# Cambridge/Boston



## palmettoking (Jan 2, 2010)

I will spending my spring break from school (next week) with my friend from high school that goes to Harvard. I have done some research already about what to go and see, and I plan on window shopping at J. Press and the Andover Shop. Are there any other out of the way places I should go see or eat? Thanks all.


----------



## dorji (Feb 18, 2010)

My father is from Concord and his mother still lives there. It is a beautiful place. Maybe 1/2 hour drive from Boston/Cambridge gets you to places like Concord, Lexington (north bridge), sleepy hollow cemetary, walden pond, Ralph Waldo EMerson's old house, Dickinson's, etc...
Highly recommended!
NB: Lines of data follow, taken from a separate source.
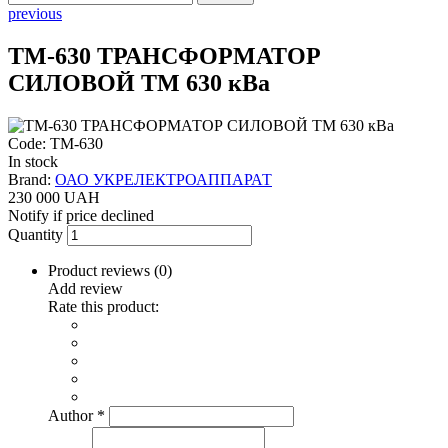
previous
ТМ-630 ТРАНСФОРМАТОР
СИЛОВОЙ ТМ 630 кВа
Code: ТМ-630
In stock
Brand:
ОАО УКРЕЛЕКТРОАППАРАТ
230 000 UAH
Notify if price declined
Quantity
Product reviews (
0
)
Add review
Rate this product:
Author
*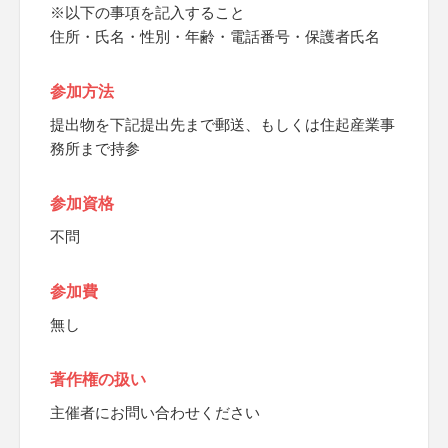
※以下の事項を記入すること
住所・氏名・性別・年齢・電話番号・保護者氏名
参加方法
提出物を下記提出先まで郵送、もしくは住起産業事
務所まで持参
参加資格
不問
参加費
無し
著作権の扱い
主催者にお問い合わせください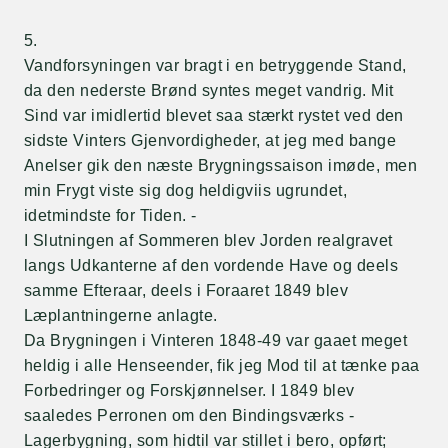
5.
Vandforsyningen var bragt i en betryggende Stand,
da den nederste Brønd syntes meget vandrig. Mit
Sind var imidlertid blevet saa stærkt rystet ved den
sidste Vinters Gjenvordigheder, at jeg med bange
Anelser gik den næste Brygningssaison imøde, men
min Frygt viste sig dog heldigviis ugrundet,
idetmindste for Tiden. -
I Slutningen af Sommeren blev Jorden realgravet
langs Udkanterne af den vordende Have og deels
samme Efteraar, deels i Foraaret 1849 blev
Læplantningerne anlagte.
Da Brygningen i Vinteren 1848-49 var gaaet meget
heldig i alle Henseender, fik jeg Mod til at tænke paa
Forbedringer og Forskjønnelser. I 1849 blev
saaledes Perronen om den Bindingsværks -
Lagerbygning, som hidtil var stillet i bero, opført;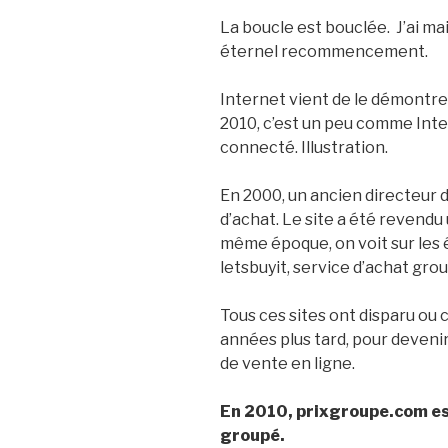
La boucle est bouclée. J’ai mai
éternel recommencement.
Internet vient de le démontrer
2010, c’est un peu comme Int
connecté. Illustration.
En 2000, un ancien directeur 
d’achat. Le site a été revendu 
même époque, on voit sur les é
letsbuyit, service d’achat g
Tous ces sites ont disparu ou
années plus tard, pour deveni
de vente en ligne.
En 2010, prixgroupe.com est
groupé.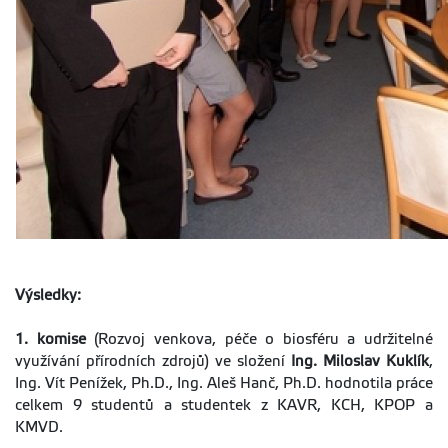
Výsledky:
1. komise
(Rozvoj venkova, péče o biosféru a udržitelné
využívání přírodních zdrojů) ve složení
Ing. Miloslav Kuklík
,
Ing. Vít Penížek, Ph.D., Ing. Aleš Hanč, Ph.D. hodnotila práce
celkem 9 studentů a studentek z KAVR, KCH, KPOP a
KMVD.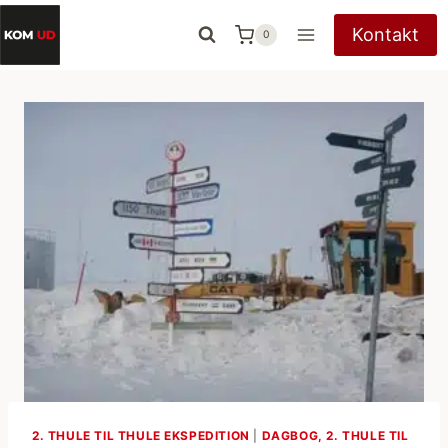
Fortsæt
Kontakt
0
til
indhold
2. THULE TIL THULE EKSPEDITION
|
DAGBOG, 2. THULE TIL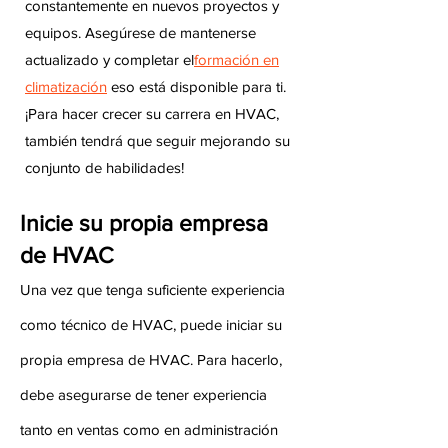
constantemente en nuevos proyectos y
equipos. Asegúrese de mantenerse
actualizado y completar el
formación en
climatización
eso está disponible para ti.
¡Para hacer crecer su carrera en HVAC,
también tendrá que seguir mejorando su
conjunto de habilidades!
Inicie su propia empresa
de HVAC
Una vez que tenga suficiente experiencia
como técnico de HVAC, puede iniciar su
propia empresa de HVAC. Para hacerlo,
debe asegurarse de tener experiencia
tanto en ventas como en administración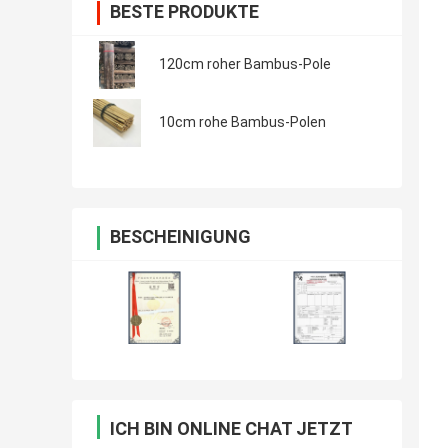
BESTE PRODUKTE
120cm roher Bambus-Pole
10cm rohe Bambus-Polen
BESCHEINIGUNG
ICH BIN ONLINE CHAT JETZT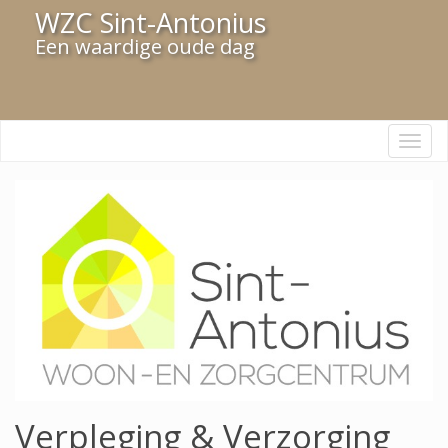
WZC Sint-Antonius
Een waardige oude dag
Navi
Verpleging & Verzorging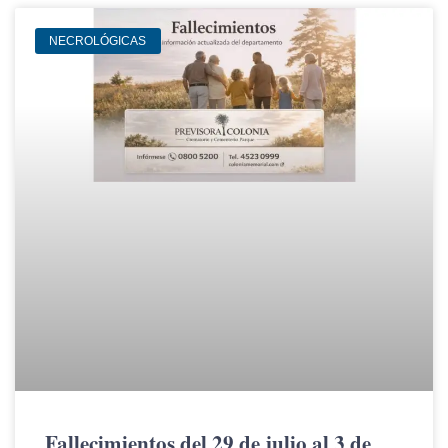
NECROLÓGICAS
Fallecimientos del 29 de julio al 3 de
Lots of history there...
Enjoy your trip.


----------



## dorji (Feb 18, 2010)

^Alden factory is just down the road too, if that's your thing.


----------



## palmettoking (Jan 2, 2010)

Alas, I am carless so I am relying on public transportation. I think I will make a daytrip to Portland ME via bus though.


----------



## Chouan (Nov 11, 2009)

But Cambridge and Boston are miles apart. Why would you want to go to Boston anyway, it is a dull place. Cambridge is so much more interesting. Your friend from Harvard might get an idea of what an established University town is like.
Ely, Newmarket and Bury St.Edmunds are interesting places, with Bury having by far the best restaurants. I recommend Maison Bleue for fish.


----------